Make sure machines truly see your brand and your product
Myriam says: “Everyone is slowly coming to realise that SEO is changing in many different ways.
My tip is to make sure that your brand and your products are machine-readable, because we're dealing with multimodal search now. That means I can take out my phone, take a picture of your product and say, ‘Is this vegan?’ - and I will get the answer right away.
SEO is entering the outside world, beyond the web.”
What does this mean for both tangible products and less-tangible services, and how do you package what you offer to ensure that it's machine-readable?
“First of all, if you do have products, I have some tips.
Take a picture of your packaging. Make sure that it's machine-readable: the contrast is good, the words come out, etc. That’s very simple, but what if you're a plumber and you don't package anything?
With multimodal search, I could once again take out my phone and take a video of my leaking faucet and ask ChatGPT, Gemini, or Perplexity, ‘Can you find me a plumber nearby that can actually fix this thing? I don't know what it's called. I don't care to know what it's called. I want it fixed.’ The machine will check the video or the picture, try to figure out what it is, and seek out the plumber who has information online saying, ‘This person will fix that specific problem.’
It will find the proper keyword for us, fan out the queries, check a few things, and then say, ‘These are the people you should consider.’ Therefore, if you are a plumber, you should make sure that people leave you reviews that say, ‘My faucet was leaking and this person fixed it. I had tried everything else. It was a complex thing. They did it.’
If you have your own website, you should also think about how customers look for you and in what context. Many years ago, I had a client who did emergency heater fixes. You went on the website, and you had to select if you were a business or residential, then you had to figure out what type of heating you had, and then finally, you could contact them. There was no option for, ‘I have an emergency. It's minus 40 degrees in Canada. I need you to come and fix the heat.’

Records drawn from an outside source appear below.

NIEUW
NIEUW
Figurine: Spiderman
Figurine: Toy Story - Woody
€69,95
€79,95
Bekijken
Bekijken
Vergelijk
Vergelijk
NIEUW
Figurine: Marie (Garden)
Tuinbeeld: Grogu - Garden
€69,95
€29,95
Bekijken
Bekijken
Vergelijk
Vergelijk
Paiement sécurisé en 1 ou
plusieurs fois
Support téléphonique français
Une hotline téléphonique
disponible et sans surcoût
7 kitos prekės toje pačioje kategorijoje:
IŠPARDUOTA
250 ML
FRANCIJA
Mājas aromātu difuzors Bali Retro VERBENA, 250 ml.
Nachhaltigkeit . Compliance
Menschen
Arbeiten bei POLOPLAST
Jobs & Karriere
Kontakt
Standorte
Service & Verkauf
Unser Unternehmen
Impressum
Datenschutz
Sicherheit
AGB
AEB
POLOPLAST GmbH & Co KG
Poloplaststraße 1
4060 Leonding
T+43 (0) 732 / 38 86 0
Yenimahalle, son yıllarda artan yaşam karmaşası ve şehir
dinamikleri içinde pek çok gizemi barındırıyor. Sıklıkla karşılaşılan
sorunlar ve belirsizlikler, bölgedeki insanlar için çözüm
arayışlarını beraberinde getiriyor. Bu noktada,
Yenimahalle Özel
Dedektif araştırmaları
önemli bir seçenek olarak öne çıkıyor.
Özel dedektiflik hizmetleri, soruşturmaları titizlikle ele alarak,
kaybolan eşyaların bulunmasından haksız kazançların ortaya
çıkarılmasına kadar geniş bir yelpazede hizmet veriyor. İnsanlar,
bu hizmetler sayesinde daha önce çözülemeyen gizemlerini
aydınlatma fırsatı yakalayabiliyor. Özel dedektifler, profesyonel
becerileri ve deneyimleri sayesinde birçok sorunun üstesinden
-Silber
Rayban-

That's something that brands, and even small local businesses, need to consider. Think about your customers and how they think, and try to match that.”
How do we optimize for these types of phrases?
“If you're a plumber, you can have pictures of leaky faucets on your website, and text around that describing what it is and how your service can actually help with that.
You can have a picture, but you should have an explanation as to what you fix as well. That is very important. Bonus points if you are on YouTube or TikTok showing these things and saying, ‘Here’s the issue you have, this is what it’s called, here’s how you can try to fix it yourself, but if you have problems, call me.’ Obviously, users will see that, decide that they don’t want to go under their sink themselves, and then call you.
Don’t overthink it. If you are already native to TikTok or you know how to do video content, it doesn’t need to be perfect. People just want to see what it's like so they can decide, do I do it myself? Do I call someone? How bad is it? You want to be there when people are starting to muddle through.
What I find fascinating with multimodal is that an image, a video, text, and audio are treated as a universal language for an LLM. They will break it down and add it in. This is what companies need to think about.
One extra tip I would give is to take a picture of your store (if you have one) or your logo, and upload that onto an LLM. Then, ask it, ‘What can you tell me about this business?’ That's how you can see whether your footprint is big enough, and whether you are actually understood or contextualised by machines or not.”
If it doesn’t know who you are, could you ask it how to make your brand more prominent within its results?
“One of the easiest tips for that is something that Crystal Carter popularised, which is to click on the little thumbs down button and explain why it's wrong. Correct it. I've had to do it myself, and it works. I'm not saying it's magical, but it does have an impact.
The second thing is, again, make sure your brand is machine-readable. Maybe your logo is so complicated to parse that nothing shows up. Maybe your footprint is too small because you've just launched, so it doesn't know you. In that case, get your logo out there.
It's basic SEO. Make sure that you're linked in specific places. If you do conferences, for example, share those decks. If you're sponsoring something, make sure your logo is visible, etc.
Something that I say is, ‘Your product is now your landing page,’ which scares some SEOs.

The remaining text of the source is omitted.